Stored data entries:
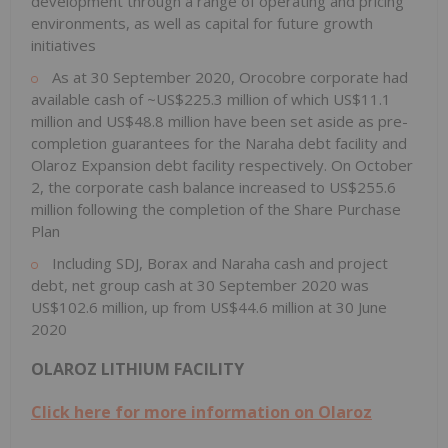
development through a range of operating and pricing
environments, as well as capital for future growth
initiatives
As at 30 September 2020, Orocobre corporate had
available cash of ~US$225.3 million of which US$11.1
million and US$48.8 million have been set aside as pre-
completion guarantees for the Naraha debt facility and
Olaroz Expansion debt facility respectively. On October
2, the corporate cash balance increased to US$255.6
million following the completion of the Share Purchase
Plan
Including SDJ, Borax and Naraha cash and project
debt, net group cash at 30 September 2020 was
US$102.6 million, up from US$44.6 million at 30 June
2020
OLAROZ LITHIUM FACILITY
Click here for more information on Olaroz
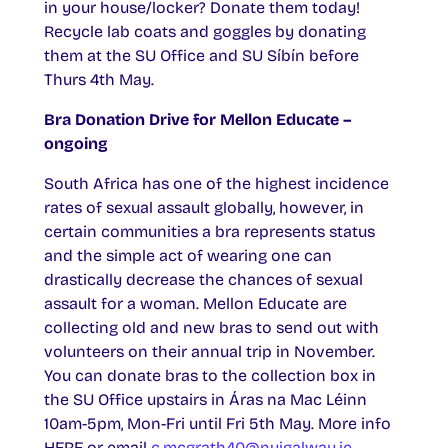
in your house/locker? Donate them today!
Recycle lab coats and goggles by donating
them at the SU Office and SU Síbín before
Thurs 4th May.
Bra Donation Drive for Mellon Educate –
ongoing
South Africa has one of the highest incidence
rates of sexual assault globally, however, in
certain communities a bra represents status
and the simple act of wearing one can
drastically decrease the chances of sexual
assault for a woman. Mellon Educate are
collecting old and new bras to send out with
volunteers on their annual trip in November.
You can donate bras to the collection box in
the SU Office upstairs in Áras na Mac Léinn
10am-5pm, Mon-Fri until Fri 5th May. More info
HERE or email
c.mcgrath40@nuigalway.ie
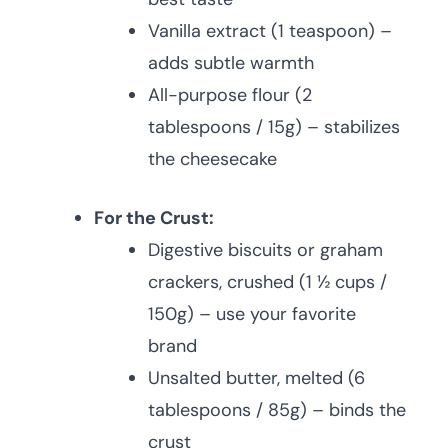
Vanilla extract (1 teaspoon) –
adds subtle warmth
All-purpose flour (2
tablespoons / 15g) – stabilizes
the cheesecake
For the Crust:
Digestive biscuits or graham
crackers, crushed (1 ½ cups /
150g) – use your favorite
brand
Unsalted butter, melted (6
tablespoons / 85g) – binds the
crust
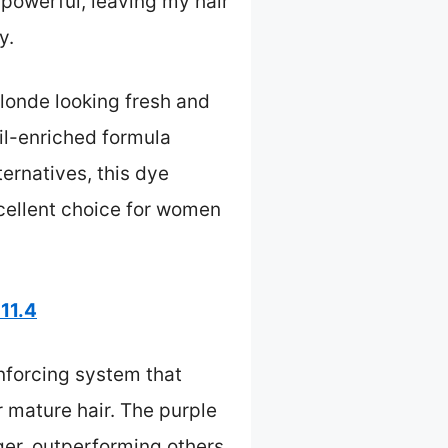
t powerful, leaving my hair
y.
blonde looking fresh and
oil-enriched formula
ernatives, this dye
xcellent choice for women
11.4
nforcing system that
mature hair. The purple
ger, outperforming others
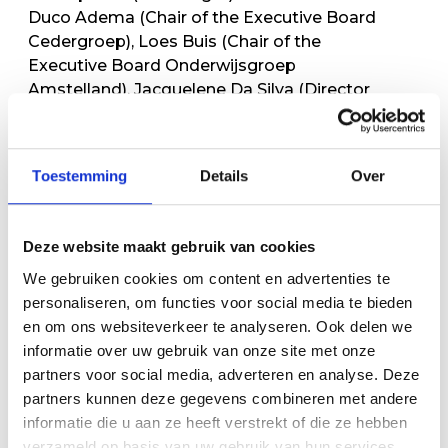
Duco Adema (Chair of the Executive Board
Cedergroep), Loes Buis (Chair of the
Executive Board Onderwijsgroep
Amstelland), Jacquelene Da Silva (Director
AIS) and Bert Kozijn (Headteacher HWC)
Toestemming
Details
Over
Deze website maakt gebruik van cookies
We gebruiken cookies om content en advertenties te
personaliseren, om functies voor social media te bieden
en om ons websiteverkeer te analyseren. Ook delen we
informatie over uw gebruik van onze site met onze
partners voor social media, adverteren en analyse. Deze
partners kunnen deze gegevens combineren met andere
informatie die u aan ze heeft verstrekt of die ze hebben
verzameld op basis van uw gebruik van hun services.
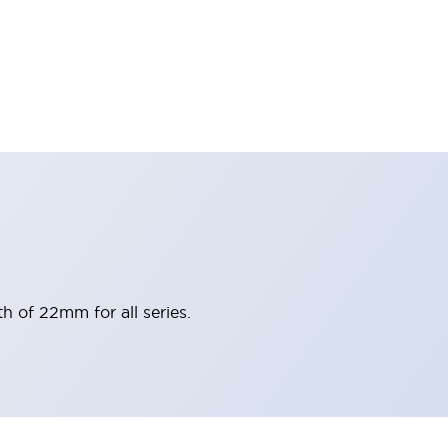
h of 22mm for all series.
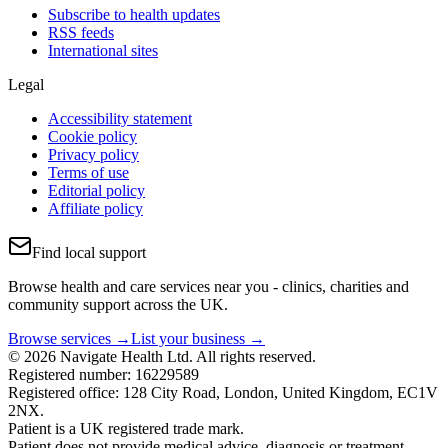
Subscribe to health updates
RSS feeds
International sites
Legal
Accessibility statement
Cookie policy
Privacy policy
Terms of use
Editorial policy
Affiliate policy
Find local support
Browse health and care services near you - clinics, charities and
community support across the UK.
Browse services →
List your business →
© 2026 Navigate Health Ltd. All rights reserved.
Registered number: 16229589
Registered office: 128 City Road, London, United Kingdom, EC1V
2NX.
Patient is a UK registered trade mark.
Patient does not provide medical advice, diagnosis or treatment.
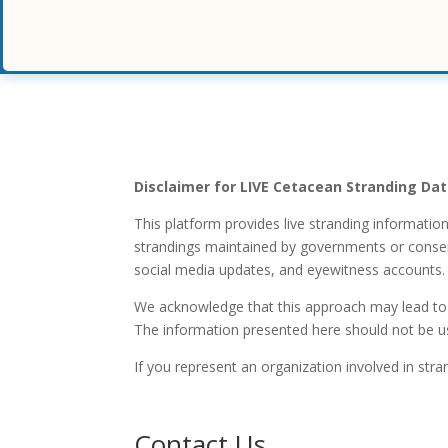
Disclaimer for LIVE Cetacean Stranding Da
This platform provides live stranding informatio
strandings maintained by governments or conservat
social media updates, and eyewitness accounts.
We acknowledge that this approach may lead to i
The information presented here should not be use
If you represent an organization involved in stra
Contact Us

TASK GOAL ▸ Only the text of the entries above is to be given again, exactly, with the pictures left out.

FINAL ANSWER ▸
development through a range of operating and pricing
environments, as well as capital for future growth
initiatives
As at 30 September 2020, Orocobre corporate had
available cash of ~US$225.3 million of which US$11.1
million and US$48.8 million have been set aside as pre-
completion guarantees for the Naraha debt facility and
Olaroz Expansion debt facility respectively. On October
2, the corporate cash balance increased to US$255.6
million following the completion of the Share Purchase
Plan
Including SDJ, Borax and Naraha cash and project
debt, net group cash at 30 September 2020 was
US$102.6 million, up from US$44.6 million at 30 June
2020
OLAROZ LITHIUM FACILITY
Click here for more information on Olaroz
in your house/locker? Donate them today!
Recycle lab coats and goggles by donating
them at the SU Office and SU Síbín before
Thurs 4th May.
Bra Donation Drive for Mellon Educate –
ongoing
South Africa has one of the highest incidence
rates of sexual assault globally, however, in
certain communities a bra represents status
and the simple act of wearing one can
drastically decrease the chances of sexual
assault for a woman. Mellon Educate are
collecting old and new bras to send out with
volunteers on their annual trip in November.
You can donate bras to the collection box in
the SU Office upstairs in Áras na Mac Léinn
10am-5pm, Mon-Fri until Fri 5th May. More info
HERE or email
c.mcgrath40@nuigalway.ie
Vanilla extract (1 teaspoon) –
adds subtle warmth
All-purpose flour (2
tablespoons / 15g) – stabilizes
the cheesecake
For the Crust:
Digestive biscuits or graham
crackers, crushed (1 ½ cups /
150g) – use your favorite
brand
Unsalted butter, melted (6
tablespoons / 85g) – binds the
crust
t powerful, leaving my hair
y.
blonde looking fresh and
oil-enriched formula
ernatives, this dye
xcellent choice for women
11.4
nforcing system that
mature hair. The purple
ger, outperforming others
Duco Adema (Chair of the Executive Board
Cedergroep), Loes Buis (Chair of the
Executive Board Onderwijsgroep
Amstelland), Jacquelene Da Silva (Director
AIS) and Bert Kozijn (Headteacher HWC)
Toestemming
Details
Over
Deze website maakt gebruik van cookies
We gebruiken cookies om content en advertenties te
personaliseren, om functies voor social media te bieden
en om ons websiteverkeer te analyseren. Ook delen we
informatie over uw gebruik van onze site met onze
partners voor social media, adverteren en analyse. Deze
partners kunnen deze gegevens combineren met andere
informatie die u aan ze heeft verstrekt of die ze hebben
verzameld op basis van uw gebruik van hun services.
h of 22mm for all series.
Subscribe to health updates
RSS feeds
International sites
Legal
Accessibility statement
Cookie policy
Privacy policy
Terms of use
Editorial policy
Affiliate policy
Find local support
Browse health and care services near you - clinics, charities and
community support across the UK.
Browse services →
List your business →
© 2026 Navigate Health Ltd. All rights reserved.
Registered number: 16229589
Registered office: 128 City Road, London, United Kingdom, EC1V
2NX.
Patient is a UK registered trade mark.
Patient does not provide medical advice, diagnosis or treatment.
Disclaimer for LIVE Cetacean Stranding Da
This platform provides live stranding informatio
strandings maintained by governments or conservat
social media updates, and eyewitness accounts.
We acknowledge that this approach may lead to i
The information presented here should not be use
If you represent an organization involved in stra
Contact Us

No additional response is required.